There was just about no search-engine reachable content when I ran into this problem. Decoding this one took some sleuth-work, but the key break came when I found the circuit breaker documentation for Elasticsearch. As the documentation says, the circuit breakers are there to backstop operations that would otherwise run an Elasticsearch process out of memory. As the log-line suggests, there are four types of circuit breakers in addition to a 'parent' one. All four are defined as a percentage of HEAP:

  • Request: The maximum memory a request is allowed to consume. This is different than the size of the request itself, because it includes memory used to compute aggregations.
  • Fielddata: The maximum memory threshold for loading a field's data into memory. So, if you have a "hosts" field with 1.2 million unique values in it, you take a memory hit for each unique. Or, if you have 5000 fields on each request, each field needs to be loaded into memory. Either problem can trigger this.
  • In Flight: The maximum memory of all in-process requests. If a node is too busy doing work, this can fire.
  • Accounting: The maximum memory usable by items that persist after a request is completed, such as Lucene segment memory.

In the log-line I posted above we see three things:

  • Field-data is by far the largest component at 6.1GB
  • The total usages add up to 8.04GB (logged as 9317804754 bytes), which is larger than the limit of 8.600GB
  • We hit the parent breaker.

The parent circuit-breaker is a bit confusing, but out of the box (as of ES 7.x) is 70% of HEAP. So, 8.6GB is 70%, then HEAP is 12.28GB. This told me which nodes were having the problem.

The fix for this isn't nice. I needed to do two things:

  1. Increase the parent circuit-breaker to 80% to get things moving again (the indices.breaker.total.limit cluster setting). And clean up all the damage caused by hitting this breaker. More on that in a bit.
  2. Look deeply into my Elasticsearch schema to identify field-sprawl and fix it. As this was our Logging cluster, we had a few Java apps that log in deeply nested JSON datastructures causing thousands of fields to be created, mostly empty.

There are a few reasons Elasticsearch sets a limit for the maximum fields per index (index.mapping.total_fields.limit) and we ran into one such reason: field-sprawl caused by JSON-deserializing the logging from (in this case) Java applications. Raising the circuit-breaker only goes so far,  the Compressed Ordinary Object Pointer feature of Java puts a functional HEAP ceiling around 30GB. Throw more resources at it has a ceiling, so you will have to fix the problem sometime.

In our case, running nodes with 30GB of HEAP is more expensive than we want to pay so fixing the problem now is what we're doing.

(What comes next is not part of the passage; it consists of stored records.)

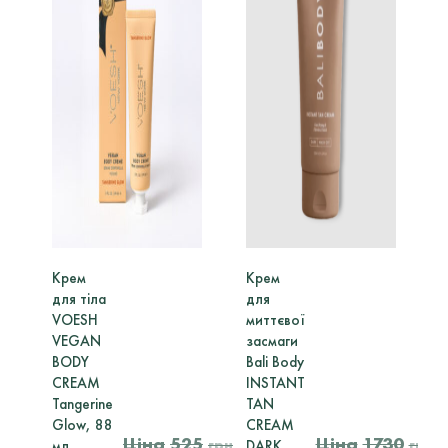
Крем
Крем
К
для тіла
для
а
VOESH
миттєвої
B
VEGAN
засмаги
BODY
Bali Body
B
CREAM
INSTANT
г
Tangerine
TAN
Glow, 88
CREAM
525
1730
грн
грн
мл
DARK,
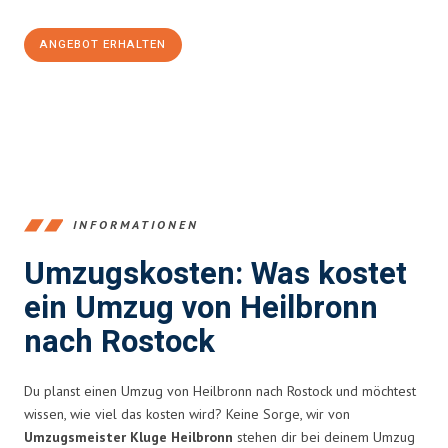
ANGEBOT ERHALTEN
+4915792653378
INFORMATIONEN
Umzugskosten: Was kostet
ein Umzug von Heilbronn
nach Rostock
Du planst einen Umzug von Heilbronn nach Rostock und möchtest
wissen, wie viel das kosten wird? Keine Sorge, wir von
Umzugsmeister Kluge Heilbronn
stehen dir bei deinem Umzug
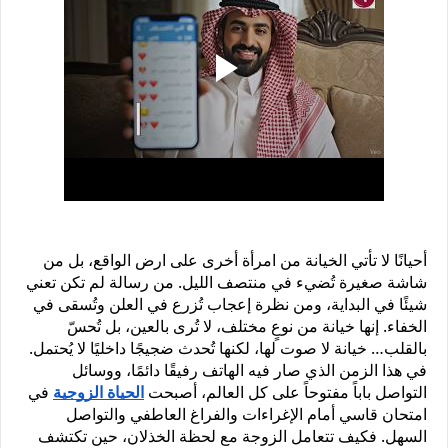
أحيانًا لا تأتي الخيانة من امرأة أخرى على ارض الواقع، بل من 
شاشة صغيرة تُضيء في منتصف الليل. من رسالة لم تكن تعني 
شيئًا في البداية، ومن نظرة إعجاب تُزرع في العلن وتُسقى في 
الخفاء. إنها خيانة من نوعٍ مختلف، لا تُرى بالعين، بل تُحسّ 
بالقلب… خيانة لا صوت لها، لكنها تُحدث ضجيجًا داخليًا لا يُحتمل. 
في هذا الزمن الذي صار فيه الهاتف رفيقًا دائمًا، ووسائل 
التواصل باباً مفتوحاً على كل العالم، أصبحت 
الحياة الزوجية
 في 
امتحان قاسي أمام الإغراءات والفراغ العاطفي والتواصل 
السهل. فكيف تتعامل الزوجة مع لحظة الخذلان، حين تكتشف 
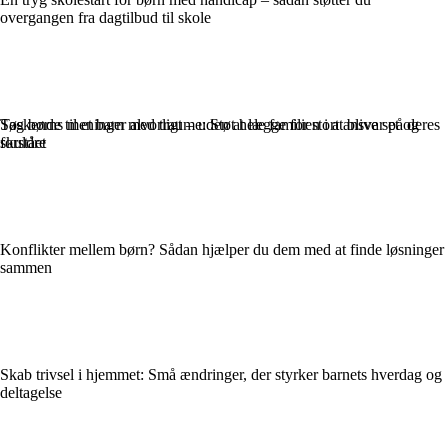
overgangen fra dagtilbud til skole
Søskende til et barn med traume: Støt hele familien i at blive set og
Tag børns meninger alvorligt – uden at lægge for stort ansvar på deres
forstået
skuldre
Konflikter mellem børn? Sådan hjælper du dem med at finde løsninger
sammen
Skab trivsel i hjemmet: Små ændringer, der styrker barnets hverdag og
deltagelse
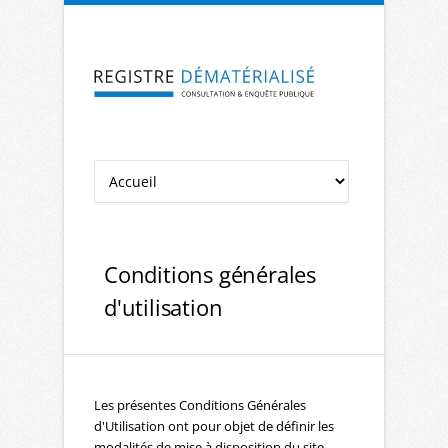
Aller à la navigation
Aller au contenu
Conditions générales
d'utilisation
Les présentes Conditions Générales
d'Utilisation ont pour objet de définir les
modalités de mise à disposition du site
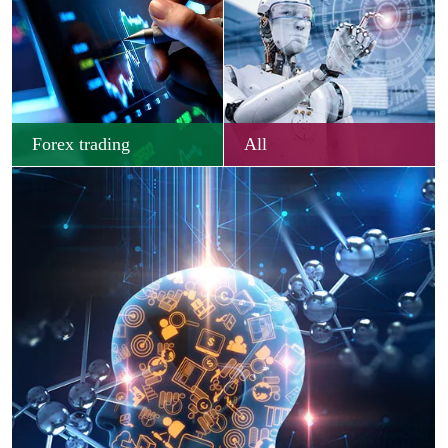
Forex trading
All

Once we get the schema issue fixed, we'll lower the parent breaker back to 70%.

The symptom we saw that told us we had a problem was a report from users that they couldn't search more than day in the past (we rotate logging indexes once a day) in spite of rather more days of indexes being available. Going to Index Management in Kibana and looking at indexes we saw that only a few indexes had index stats available; the rest had no details about document count or overall index size.

Using the Tasks API we got a list of all tasks in process, and found a large number of "indices:monitor/stats" jobs were failing. This task is responsible for updating the index statistics Kibana uses in the Index Management screens. Without those statistics Kibana doesn't know if those indexes are usable in queries.

Cleaning up after this was complicated by an node-failover that happened while the cluster was in this state. Elasticsearch dutifully made any Replica shards into Primary shards, but mostly couldn't create new Replica shards because those operations hit the circuit-breaker. Did you know that Elasticsearch has an internal retry-max when attempting to create new shards? I do now.

Even after getting the parent breaker reset to a higher value, those shards did not recreate: their retry-max had been hit. The only way to get those shards created was to close the affected indexes (using the indexname/_close API) and re-open them. That reset the retry counter, and the shards recreated.